On April 4th 1968 Martin Luther King was assassinated in Memphis. I was working at Plant#2 Baird-Ward printing company when someone told me that King had been shot. I felt sorry for the black guys working there. Some of our more redneck white workers were happy about it and excited. Before we heard the official news of his death they were saying things like, "I hope the son of a bitch dies". Riots were breaking out all over America and cities were burning. There were riots in Nashville and Memphis. For several days Nashville was placed under a curfew from 6:00 PM till dawn. The only people allowed on the streets were people like myself driving to and from work. National Guard tanks, vehicles and troops along with a horde of Metro and State police patrolled the streets. For the first time in it's history the Grand Ole Opry was cancelled that weekend. A few weeks later on June 6th, 1968. the night of our graduation, Robert Kennedy was shot on the campaign trail in California. He died the next day. Again I was at work when I heard the news. I worked the 2nd shift at Baird-Ward and got off at 11:00 PM. On my way home the DJ kept saying over and over that he had died because we were a violent country. Although I didn't realize it then I had the heart of a conservative. I resented the insinuation that somehow we were all guilty for the death of Robert Kennedy. I wasn't violent and most Americans weren't violent. John Kennedy, Martin Luther King and Robert Kennedy had all been killed by lone misfits as far as we knew then.
While I was in basic training at Lackland AFB Texas riots broke out at the Democratic National convention and the police were charged with police brutality. The rioters were violent, rock throwing radicals called Yippies. While I was in Texas the Soviets invaded Czechoslovakia. At the end of training I received my orders to Kingsley Field Oregon arriving there with my wife Debbie in October 1968 just before the presidential election. I was very interested in politics but I was too busy trying to get settled in to my new job and home life to pay too much attention to the news. We didn't have a car or a television. Debbie was so homesick that she was crying everyday. When we were able to buy very small black and white GE portable there was only one television station in Klamath Falls. The election of Nixon in November was kind of a blur to me. Nixon was elected with 43.4% of the vote and 301 electoral votes. Hubert Humphrey had 42.7%. and 191 electoral votes.
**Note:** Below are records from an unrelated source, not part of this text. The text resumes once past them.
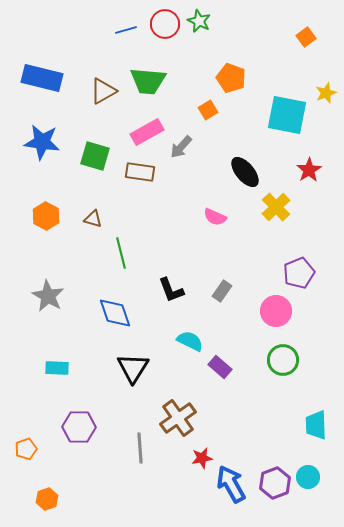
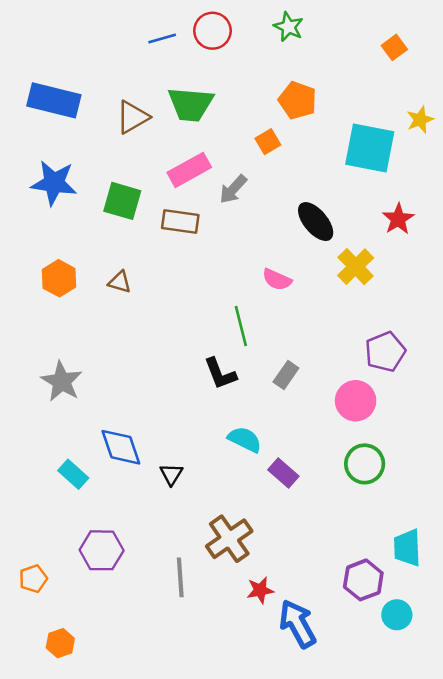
green star: (199, 21) -> (289, 27), moved
green line: (121, 253) -> (241, 326), moved
blue diamond: (115, 313) -> (121, 447), moved
cyan rectangle: (57, 368) -> (73, 474), turned 40
black triangle: (133, 368) -> (171, 474), size x0.6
purple hexagon: (275, 483) -> (363, 580), moved

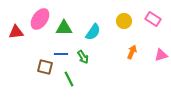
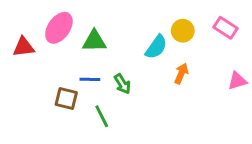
cyan semicircle: (93, 32) -> (156, 47), moved
orange arrow: (132, 52) -> (181, 73), moved

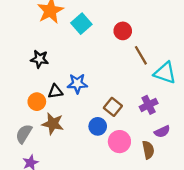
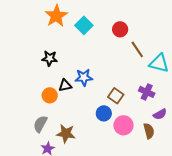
purple cross: (149, 105) -> (147, 92), turned -35
brown star: (53, 124) -> (66, 134), moved

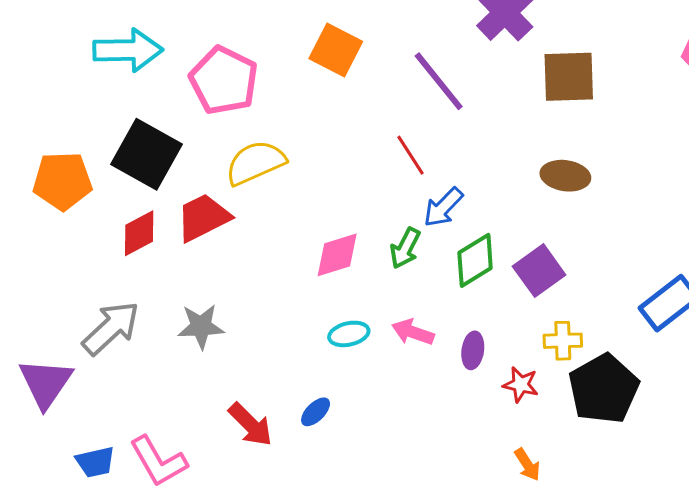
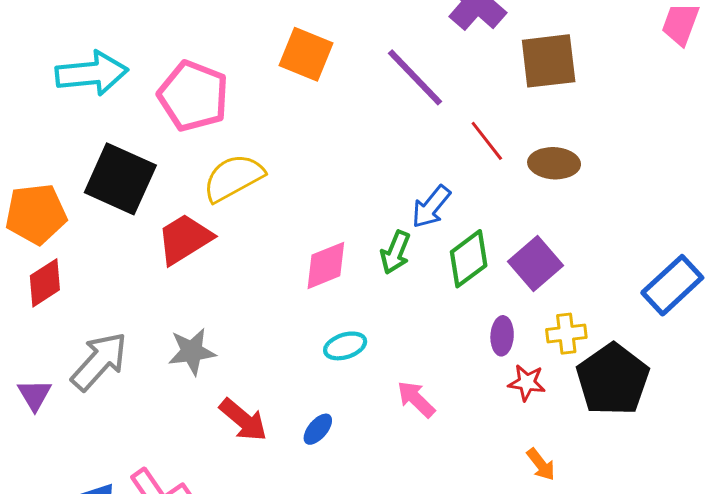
red line: (410, 155) -> (487, 141), moved
red diamond: (139, 233) -> (45, 283), moved
pink arrow: (413, 332) -> (416, 399), moved, turned 30
purple ellipse: (473, 350) -> (502, 336), moved
purple triangle: (46, 383) -> (35, 395), moved, size x0.6
red arrow: (251, 425) -> (243, 420), moved

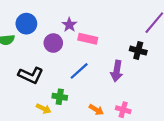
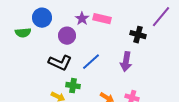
pink rectangle: (88, 39) -> (102, 19), moved
black cross: (138, 51) -> (138, 35), moved
black L-shape: (31, 75) -> (60, 63), moved

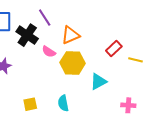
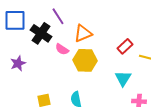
cyan triangle: (98, 82) -> (123, 78), moved, turned -30

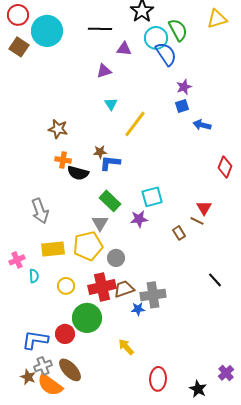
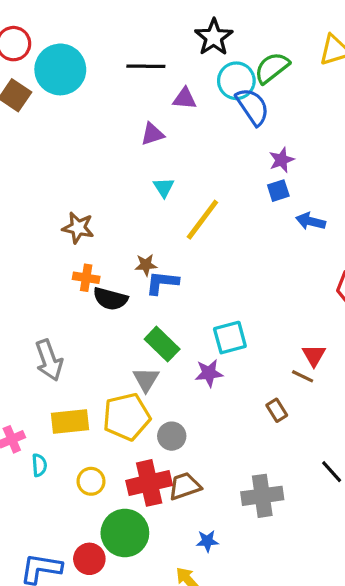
green semicircle: (178, 30) -> (272, 68), turned -100
brown rectangle: (179, 233) -> (277, 410), moved
gray cross: (153, 295) -> (262, 496), moved
blue star: (138, 309) -> (207, 541), moved

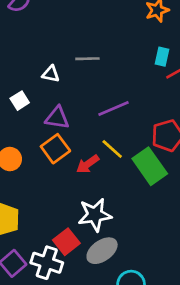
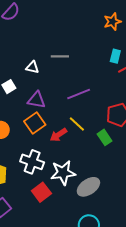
green rectangle: (150, 166) -> (104, 137), size x0.6
gray ellipse: (102, 251) -> (88, 187), moved
white cross: (47, 263) -> (32, 162), moved

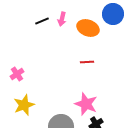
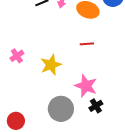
yellow star: (24, 105) -> (51, 65), moved

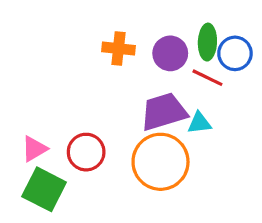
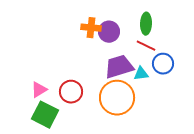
purple circle: (170, 53) -> (109, 32), moved
blue circle: (235, 53) -> (163, 64), moved

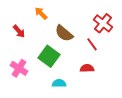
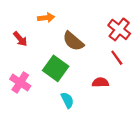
orange arrow: (41, 13) -> (46, 18), turned 128
red line: (92, 44) -> (117, 58), moved
cyan semicircle: (59, 83) -> (67, 100), turned 64

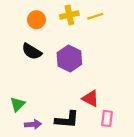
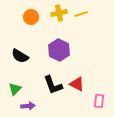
black semicircle: (32, 51) -> (20, 56), moved
pink rectangle: (107, 118) -> (99, 101), moved
black L-shape: (67, 120) -> (53, 85), moved, turned 65

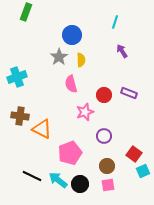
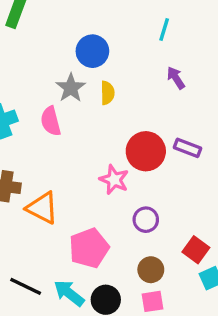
pink semicircle: (71, 84) -> (51, 121), moved
red circle: (104, 95) -> (146, 151), size x1.5
pink star: (85, 112) -> (114, 180), turned -30

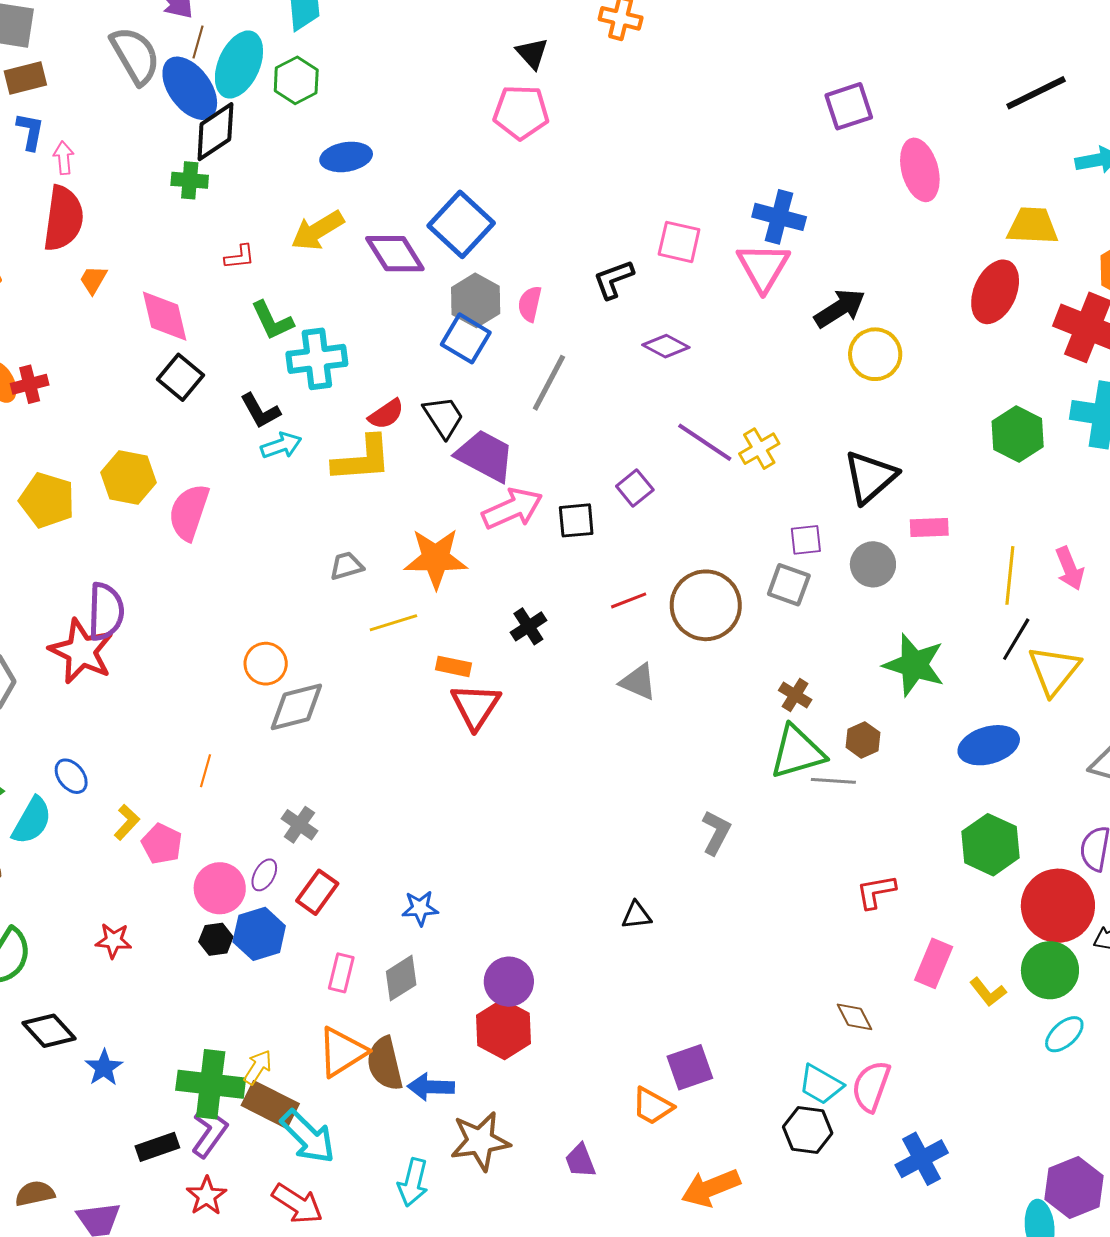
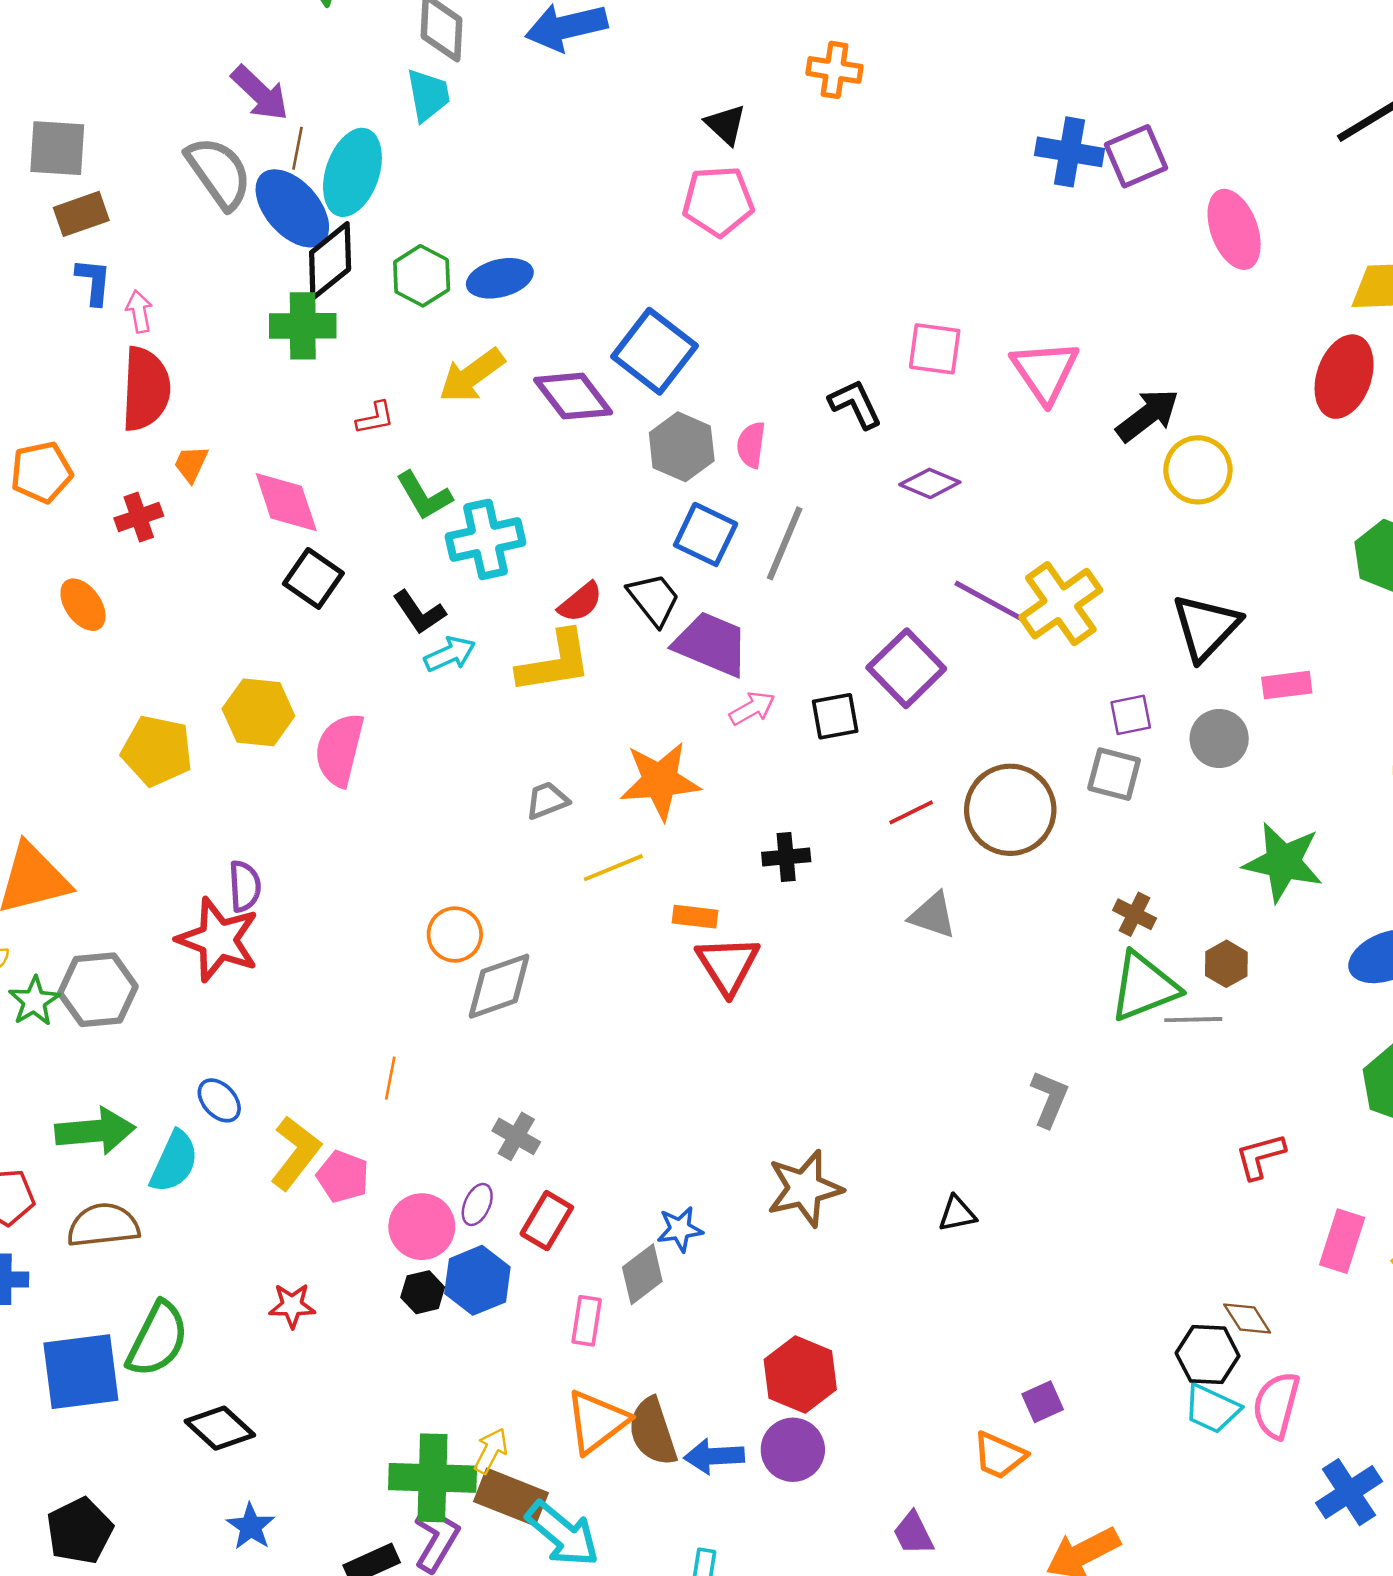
green hexagon: (296, 80) -> (422, 276), moved
green cross: (190, 180) -> (303, 326), size x1.4
blue cross: (779, 217) -> (1069, 152), moved
black L-shape: (614, 279) -> (855, 404), turned 90
blue square: (466, 338) -> (706, 534), moved
red cross: (30, 384) -> (139, 517), moved
yellow cross: (759, 449) -> (1061, 604), size x1.6
purple square: (635, 488) -> (906, 668), size x1.6
pink arrow: (512, 509) -> (752, 708), size x0.6
purple semicircle: (106, 612) -> (245, 886), size x0.7
black cross: (528, 626) -> (786, 857), turned 33
yellow L-shape: (127, 822) -> (295, 1153), size x1.6
gray diamond: (401, 978) -> (642, 1274), moved
purple circle: (509, 982) -> (793, 1450), moved
purple square: (690, 1067) -> (1043, 1402), size x0.7
blue star: (104, 1068) -> (251, 1526), moved
black hexagon: (808, 1130) -> (1208, 1355), moved
brown star: (480, 1141) -> (805, 1188), moved

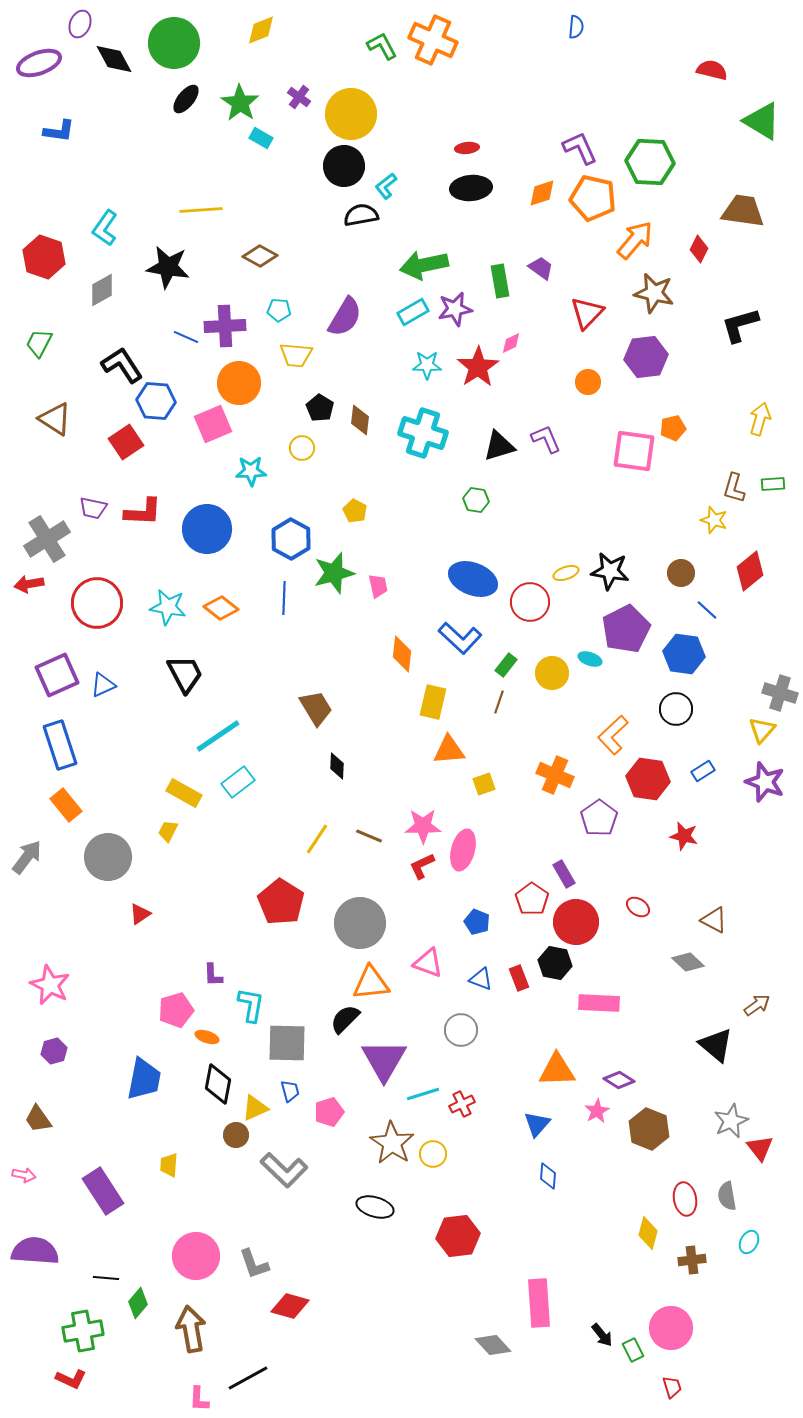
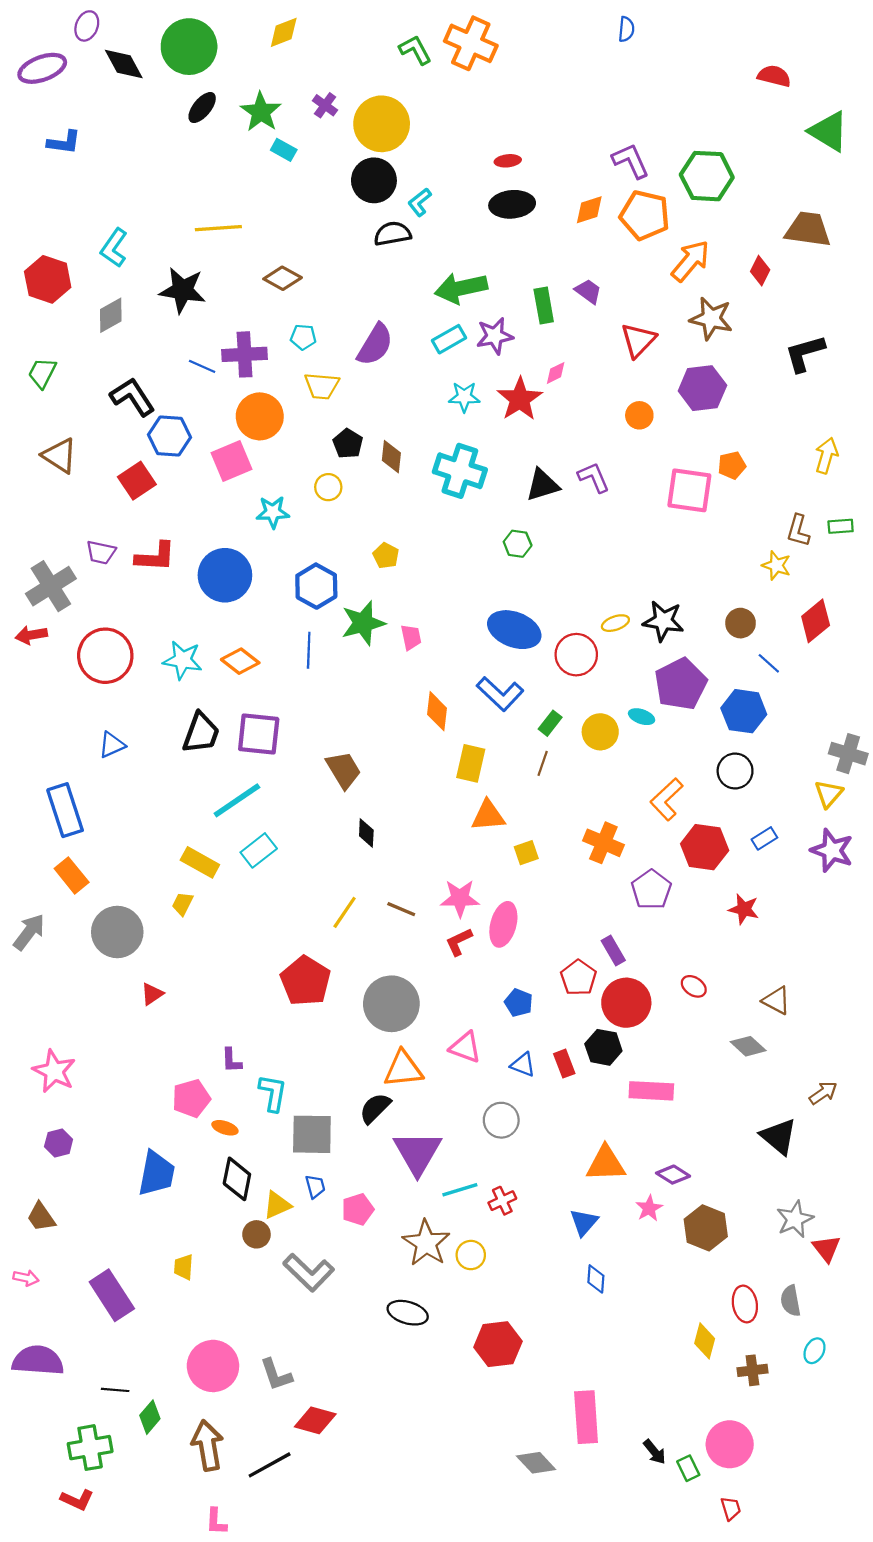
black trapezoid: (185, 674) -> (201, 733), turned 48
purple square: (57, 675) -> (259, 734), moved, turned 30
black line: (248, 1378) -> (270, 1465), moved

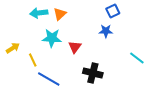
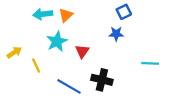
cyan star: (52, 38) -> (57, 41), turned -30
cyan line: (137, 58) -> (150, 63), turned -35
blue line: (49, 79) -> (69, 86), moved

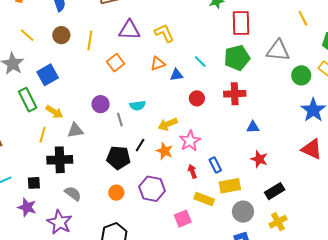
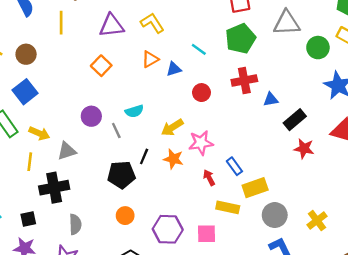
brown circle: (61, 35) -> (26, 54), moved
yellow line: (90, 41) -> (61, 23), moved
blue triangle: (253, 127) -> (271, 99), moved
pink star: (190, 141) -> (201, 143), turned 30
red star: (259, 159) -> (304, 149), moved
purple hexagon: (152, 189) -> (168, 229), moved
black rectangle: (275, 191) -> (295, 120), moved
gray semicircle: (73, 194) -> (75, 224), turned 60
pink square: (183, 219) -> (206, 234), turned 30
George Wallace ran as an independent third party candidate in the American Independent Party. He garnered 13.5% of the vote and 46 electoral votes. Humphrey was gaining on Nixon in the latter weeks of the campaign but just ran out of time. Humphrey was a Northern liberal with progressive views on race. By today's standards of liberalism Humphrey would probably classify as a moderate. He was too closely tied to Johnson's failed Vietnam policy however. Wallace also ran on a conservative law and order platform. It is safe to say that if Wallace had not run that year Nixon would have won by a landslide. Most of Wallace's votes should have gone to Nixon.
The demographics of today have changed quite a bit from that of 1968. We have many more people dependent on government today. The country is not nearly as white and homogeneous. Although I am vastly more fearful for our country today than in 1968, I see some similarities between this election and the 68 election. People were afraid in 1968 and they didn't like the path we were on as a country. They were tired of the chaos and uncertainty. The Democratic Party was a vastly different party then. It had conservative, moderate, and liberal wings. Over the next four years the Saul Alinsky trained radicals that were rioting in the streets of Chicago had taken over much of the machinery of the party. The party has progressively become more radicalized over the years. People are even more scared today. We realize that America has been headed down the wrong path for a long time now. There is worry about our financial future and the future of our children and grandchildren. There is an out of control deficit and anemic economic growth. There is chaos caused by the Black Lives matter movement against our police and on our college campuses. This has been a false crisis created by Obama and the race merchants on the left. A disastrous foreign policy which has created and strengthened Islamic terrorist groups like ISIS. The build-up and modernization of the Chinese military. In the face of all this we are drawing down our military when we should be building up our military. We have a Congress who refuses to be an opposition party to the tyranny of Obama and a president that instead of leading he does nothing but divide us by race, class and gender.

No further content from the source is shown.